Literary Study

On Stories — C.S. Lewis

on stories cs lewisI’ve been thinking about the title essay of this collection. In it, C.S. Lewis ponders what we’re really after in our reading, and takes issue with the notion that there is a certain class of literature that we read purely for the excitement and suspense. He contends that the thrills of high-action, suspenseful stories can be a distraction from what we really love about them: their ability to convey us to other worlds.

The best stories, for Lewis, are not merely plot-driven, but lay out some experience and setting accessible only through art:

To be stories at all they must be series of events: but it must be understood that this series — the plot, as we call it — is only really a net whereby to catch something else. The real theme may be, and perhaps usually is, something that has no sequence in it, something other than a process and much more like a state or quality.

I can’t help but think of Wendell Berry’s increasingly popular fictional world of Port William. Do people return to these stories again and again to find out what happens next — or for the experience of seeing the world from within the “Port William membership”? I doubt that anyone would dispute that it’s the latter.
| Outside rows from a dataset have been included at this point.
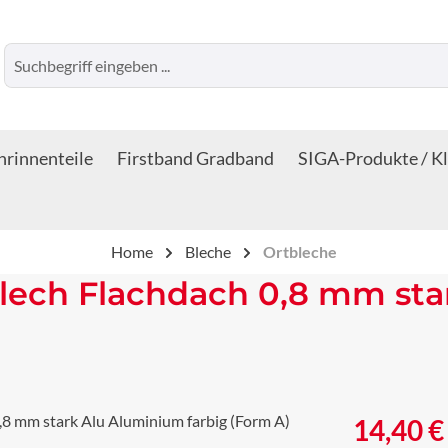
rinnenteile
Firstband Gradband
SIGA-Produkte / K
Home
Bleche
Ortbleche
lech Flachdach 0,8 mm sta
Regulärer Prei
14,40 €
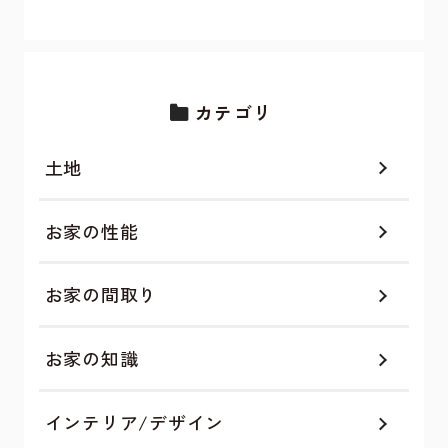
カテゴリ
土地
お家の性能
お家の間取り
お家の知識
インテリア/デザイン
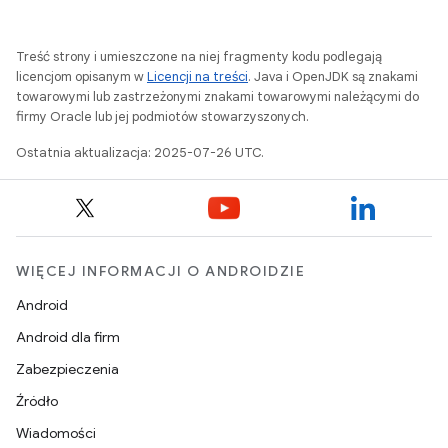
Treść strony i umieszczone na niej fragmenty kodu podlegają
licencjom opisanym w
Licencji na treści
. Java i OpenJDK są znakami
towarowymi lub zastrzeżonymi znakami towarowymi należącymi do
firmy Oracle lub jej podmiotów stowarzyszonych.
Ostatnia aktualizacja: 2025-07-26 UTC.
WIĘCEJ INFORMACJI O ANDROIDZIE
Android
Android dla firm
Zabezpieczenia
Źródło
Wiadomości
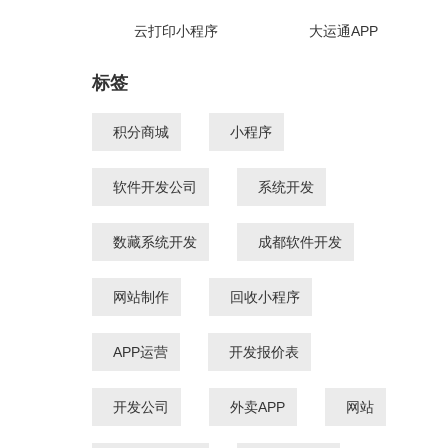
云打印小程序
大运通APP
标签
积分商城
小程序
软件开发公司
系统开发
数藏系统开发
成都软件开发
网站制作
回收小程序
APP运营
开发报价表
开发公司
外卖APP
网站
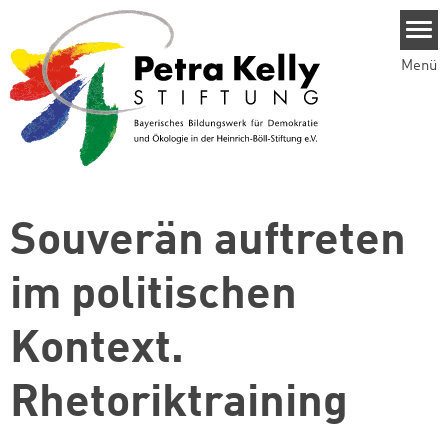
Direkt zum Inhalt
Menü
Souverän auftreten
im politischen
Kontext.
Rhetoriktraining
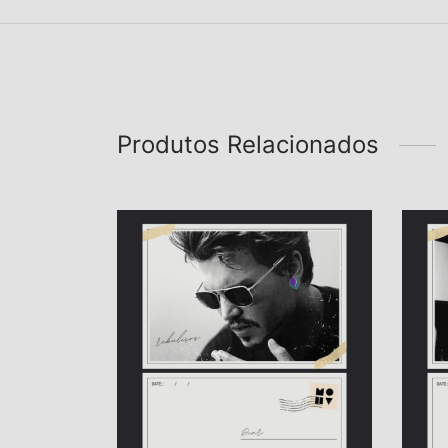
Produtos Relacionados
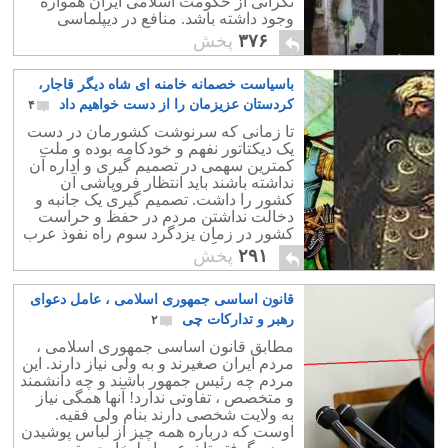
نگرانی از حکومت اسلامی ایران همواره
وجود داشته باشد. منافع در دیپلماسی
حرف اول را می زند و بعید نیست که
۳۷۶
پخش
روسیه بخاطر منافعی که در غرب و امریکا
دارد دست از حمایت از ایران بردارد و
باسیاست خصمانه خامنه ای شاه دیگر قاجار،
فشارها برای پایان نظام ولایت فقیه بیش
از پیش گردد. فشارهایی که چند سال پیش
کردستان عزیزمان را از دست خواهیم داد
۴
بر بشار اسد وارد می شد و او هم بالاخره
تا زمانی که سرنوشت کشورمان در دست
مجبور شده است مخالفان خود را به
یک دیکتاتور نفهم و خودکامه بوده و ملت
رسمیت بشناسد و در کنفرانس برلین
کمترین سهمی در تصمیم گیری و اداره آن
نماینده اسد در کنار مخالفان پای یک میز
نداشته باشند باید انتظار فروپاشی آن
مذاکره بنشیند.
کشور را داشت. تصمیم گیری یک جانبه و
دخالت نداشتن مردم در حفظ و حراست
کشور در زمان یزدگرد سوم راه نفوذ عرب
وحشی بیابانگردبه درون مرزهای ایران را
۲۹۱
پخش
بازکرد.
قانون اساسی جمهوری اسلامی ، عامل دعوای
رهبر و تدارکات چی
۲
مطابق قانون اساسی جمهوری اسلامی ،
مردم ایران صغیرند و به ولی نیاز دارند. این
مردم چه رئیس جمهور باشند و چه دانشمند
و متخصص ، تفاوتی ندارد! آنها همگی نیاز
به ولایت شخصی دارند بنام ولی فقیه.
اوست که درباره همه چیز از لباس پوشیدن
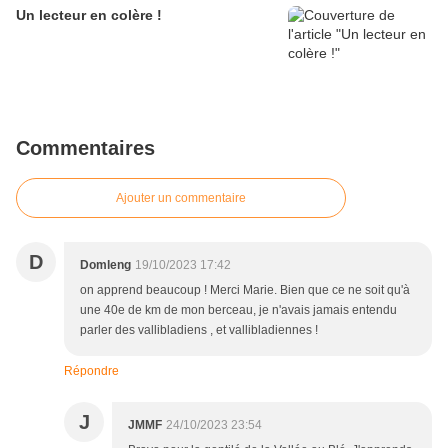
Un lecteur en colère !
Commentaires
Ajouter un commentaire
D
Domleng
19/10/2023 17:42
on apprend beaucoup ! Merci Marie. Bien que ce ne soit qu'à
une 40e de km de mon berceau, je n'avais jamais entendu
parler des vallibladiens , et vallibladiennes !
Répondre
J
JMMF
24/10/2023 23:54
How about Lewis’s own fictional world of Narnia? The plots of these books certainly have their share of excitement. But I think many readers fell in love with the series not just for the adventures, but for the place itself. Laura Miller writes about this.

The Little House books come to mind, and The Wilder Life as a testimony to one woman’s effort to enter literally into the experience the books create. Or Middle Earth. Or Barchester. There are so many great fictional places, each with their own “state or quality,” and when we read we have a leg in the literal and literary worlds. It’s interesting to think of both the reading and writing of such alternative realities in terms of Lewis’s provocative statement that “In life and art both, as it seems to me, we are always trying to catch in our net of successive moments something that is not successive.”

2 Comments

  • Barbara H.

    I’m finally getting a chance this week to catch up with my Feedly list. :-)

    I think there are some books whose main interest is plot and “what happens next” – there’s not much sense of “place” in them. Though I enjoy those sometimes, I rarely reread or treasure them like I do the ones you’ve listed (though I still haven’t read Wendell Berry yet). Jan Karon’s Mitford books have that same feeling – you really wish there was a Mitford and a Father Tim and so one, and can almost picture the people in your mind.